Multisensory activities help young learners develop stronger, healthier brains

 

At many schools, rolling around, jumping up and down, and navigating monkey bars are typically reserved for recess time. But at Notre Dame Academy in Minnetonka, such activities are routinely integrated into the classroom curriculum as part of the school’s implementation of S.M.A.R.T. — Stimulating Maturity through Accelerated Readiness Training.

The program — offered through the Minnesota Learning Resource Center — is designed to help children develop their balance, coordination, kinesthetic awareness, and visual and auditory skills. 

“S.M.A.R.T. is a multisensory approach to learning that develops the physiological and neurological readiness systems, which help students be successful in the classroom,” explained Ginger Vance, Notre Dame Academy’s principal. “While the atmosphere is playful, the kids are doing activities that strengthen their core and, through their movements, make meaningful brain connections.”

Hallie Keenan, a kindergarten teacher at the school, had never heard of S.M.A.R.T. before attending a seminar on it several years ago. After three days of training, she began incorporating more brain-stimulating activities into her classroom.

“I started to have my kids do cross-body walking — where they have to touch their right knee with their left hand as they walk — to get the two sides of the brain to work together,” Keenan said. “That helps them move from left to right when they start their writing and reading.”

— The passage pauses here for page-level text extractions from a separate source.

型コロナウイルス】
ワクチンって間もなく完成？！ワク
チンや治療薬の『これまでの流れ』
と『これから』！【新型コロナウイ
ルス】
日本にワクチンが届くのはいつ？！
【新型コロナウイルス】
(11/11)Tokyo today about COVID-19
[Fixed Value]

Notre Dame Academy has converted one of its classrooms into a S.M.A.R.T. room, a structured environment that each of its pre-K through second-grade classes visits daily for 30 minutes. As music plays, students follow a circuit around the room that might include rolling like a pencil, crawling like an alligator and climbing like a monkey. Prompts along the way present colors to identify, sight words to read or math problems to solve.

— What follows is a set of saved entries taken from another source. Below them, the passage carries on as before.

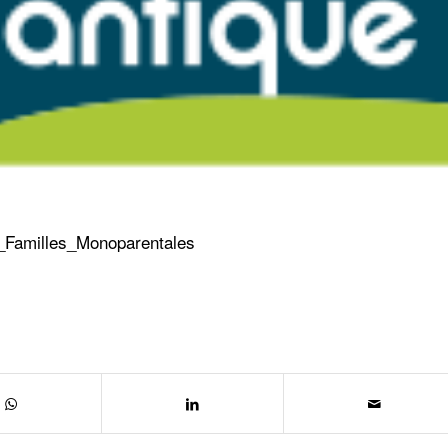
_Familles_Monoparentales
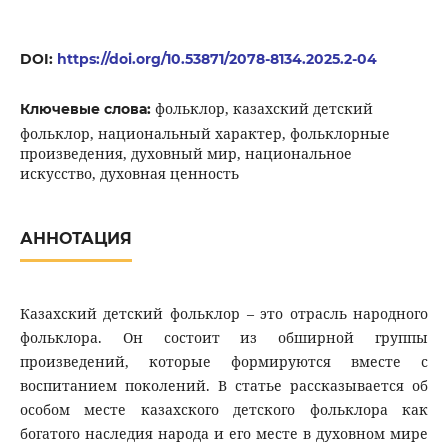
DOI:
https://doi.org/10.53871/2078-8134.2025.2-04
фольклор, казахский детский
Ключевые слова:
фольклор, национальный характер, фольклорные
произведения, духовный мир, национальное
искусство, духовная ценность
АННОТАЦИЯ
Казахский детский фольклор – это отрасль народного
фольклора. Он состоит из обширной группы
произведений, которые формируются вместе с
воспитанием поколений. В статье рассказывается об
особом месте казахского детского фольклора как
богатого наследия народа и его месте в духовном мире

“All the movement stimulates their brains, so I like to use the S.M.A.R.T. room before reading instruction, a time when they’re sitting down and need to be focused,” Keenan said. “Some parents were skeptical at first, but they have seen how much their children’s gross motor and fine motor skills have developed.”

Parents are equally pleased with their students’ test scores, which typically improve after implementation of the S.M.A.R.T. program, according to research conducted by the Minnesota Learning Resource Center.

“S.M.A.R.T. helps all students and is especially effective for those coming from families that are affected by the achievement gap,” noted Vance, who added that at their school kindergartners’ reading and math scores are in the 90th percentile.